We investigate the linear stability of a thin, suspended, annular film of conducting fluid with a voltage difference applied between its inner and outer edges. For a sufficiently large voltage, such a film is unstable to radially-driven electroconvection due to charges which develop on its free surfaces. The film can also be subjected to a Couette shear by rotating its inner edge. This combination is experimentally realized using films of smectic A liquid crystals. In the absence of shear, the convective flow consists of a stationary, azimuthally one-dimensional pattern of symmetric, counter-rotating vortex pairs. When Couette flow is applied, an azimuthally traveling pattern results. When viewed in a co-rotating frame, the traveling pattern consists of pairs of asymmetric vortices.

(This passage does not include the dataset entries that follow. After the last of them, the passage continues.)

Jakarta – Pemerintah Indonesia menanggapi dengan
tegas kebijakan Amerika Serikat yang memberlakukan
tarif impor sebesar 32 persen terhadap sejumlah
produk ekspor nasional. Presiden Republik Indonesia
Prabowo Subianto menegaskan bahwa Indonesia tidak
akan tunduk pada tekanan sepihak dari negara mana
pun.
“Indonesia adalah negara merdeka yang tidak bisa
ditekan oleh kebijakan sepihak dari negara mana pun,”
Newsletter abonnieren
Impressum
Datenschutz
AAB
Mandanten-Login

We calculate the neutral stability boundary for arbitrary radius ratio $\alpha$ and Reynolds number ${{\cal R} e}$ of the shear flow, and obtain the critical control parameter ${\cal R}_c (\alpha, {{\cal R} e})$ and the critical azimuthal mode number ${m_c (\alpha, {{\cal R} e})}$. The Couette flow suppresses the onset of electroconvection, so that ${\cal R}_c (\alpha, {{\cal R} e}) > {\cal R}_c (\alpha,0)$. The calculated suppression is compared with experiments performed at $\alpha = 0.56 $ and $0 \leq {{\cal R} e} \leq 0.22 $.